Le vignoble des Corbières a été frappé au cœur. Une cartographie post-sinistre a défini une zone rouge. Elle représente 1 700 hectares de vignes détruites ou fortement affectées par le feu. Sur certaines parcelles de Saint-Laurent-de-la-Cabrerisse, Tournissan ou Coustouge, on évalue jusqu’à 80 % de vignes impactées. Selon Olivier Verdale, président de l’AOC Corbières, même les ceps qui n’ont pas été brûlés avoir grandement souffert.
Les pertes sont multiples.

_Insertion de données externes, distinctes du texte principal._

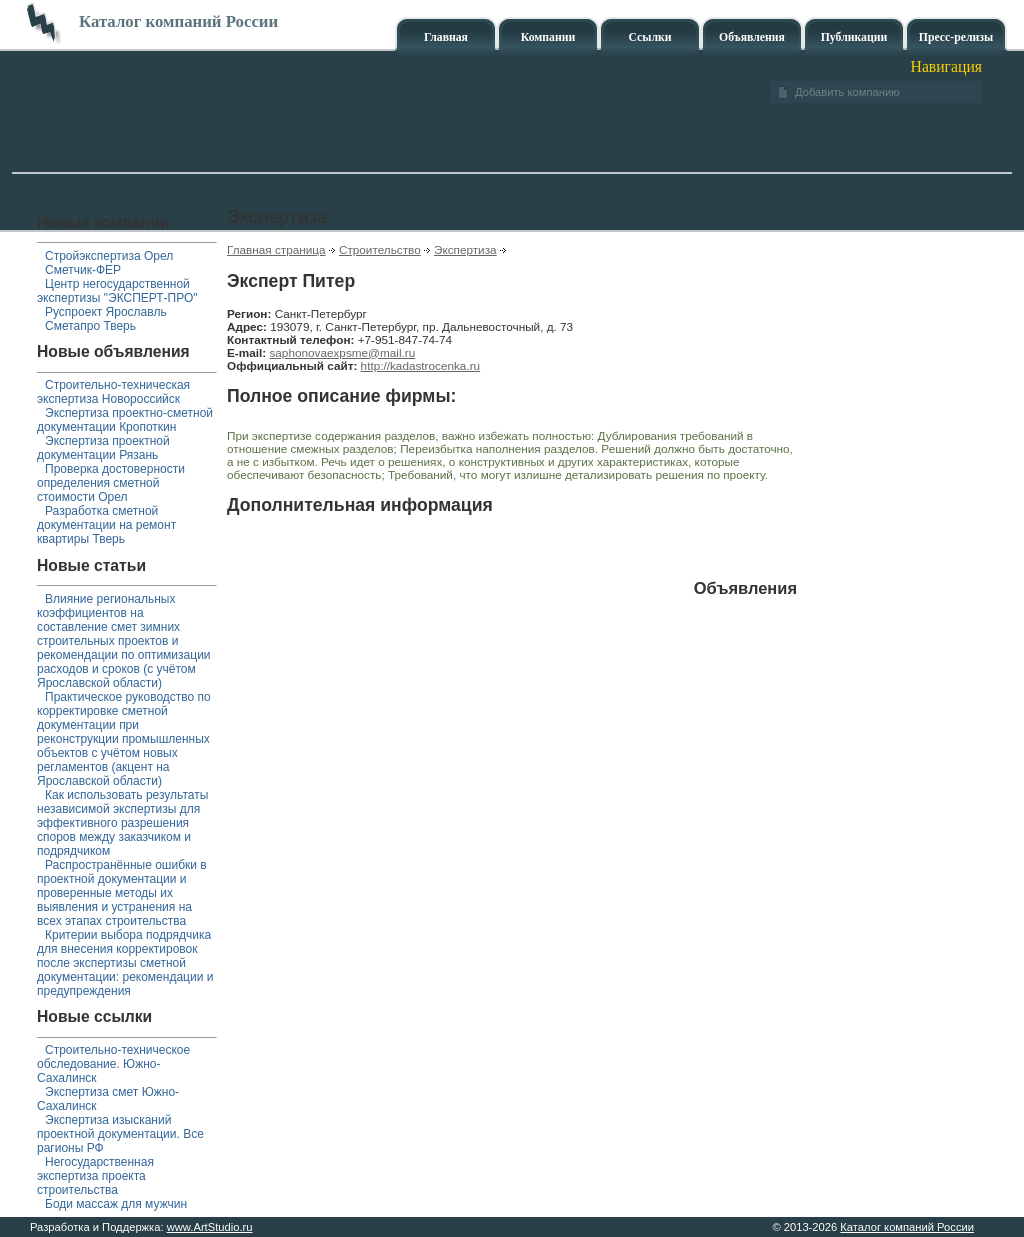 The height and width of the screenshot is (1237, 1024). I want to click on Публикации, so click(854, 37).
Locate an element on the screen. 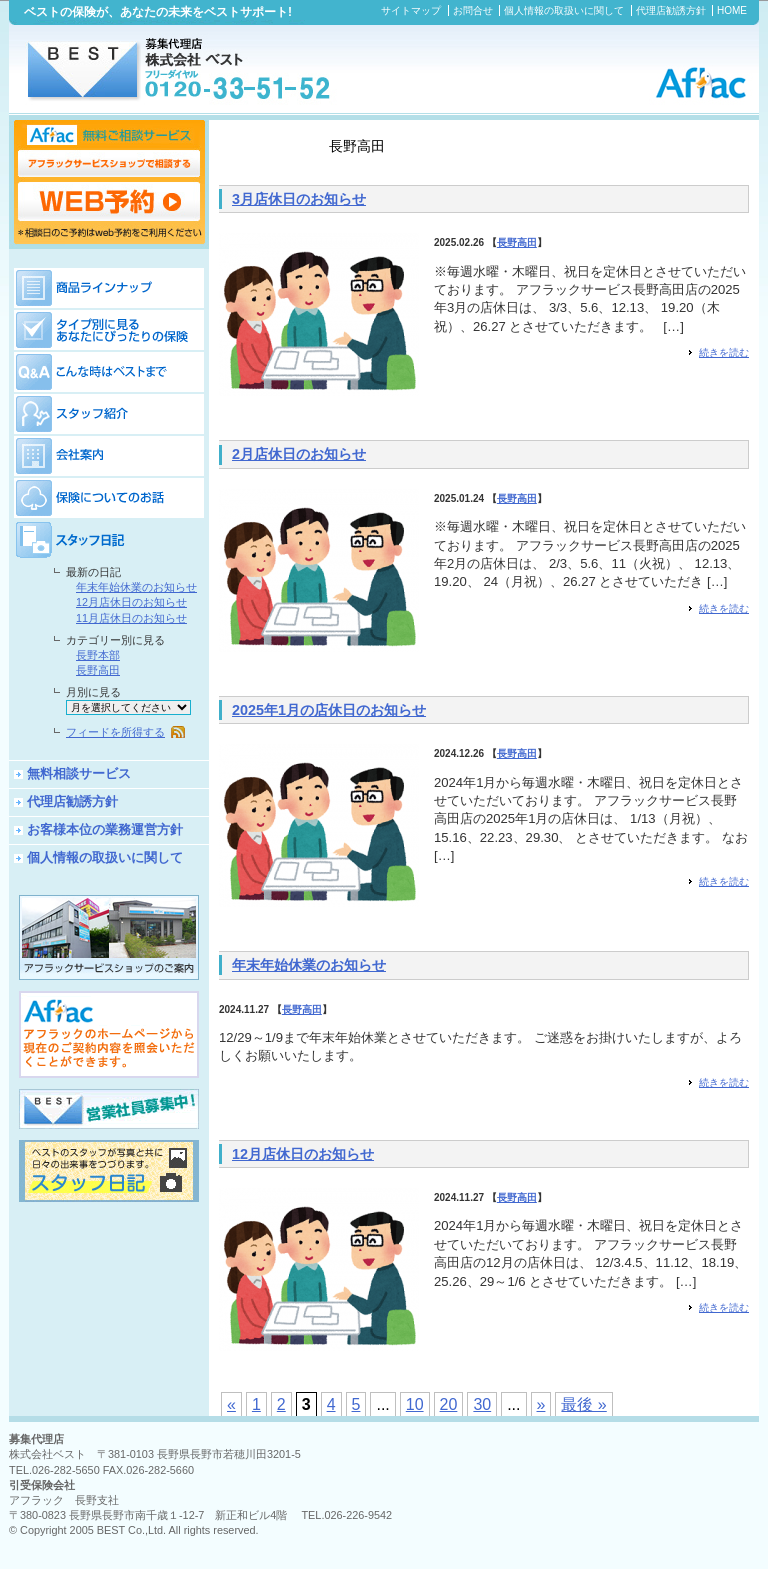 This screenshot has height=1569, width=768. 年末年始休業のお知らせ is located at coordinates (309, 965).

D’abord, la récolte 2025 est en grande partie anéantie sur les zones sinistrées. Les raisins calcinés, desséchés ou imprégnés par la fumée sont jugés impropres à la vinification. Ensuite, les ceps eux-mêmes peuvent être fragilisés : racines brûlées, stress hydrique accentué, capacité de reprise compromise. À ces facteurs s’ajoutent les contraintes d’assurance. Les dégâts liés aux fumées ou aux raisins sur pied ne sont souvent pas couverts. Cela crée une incertitude financière lourde pour les exploitants.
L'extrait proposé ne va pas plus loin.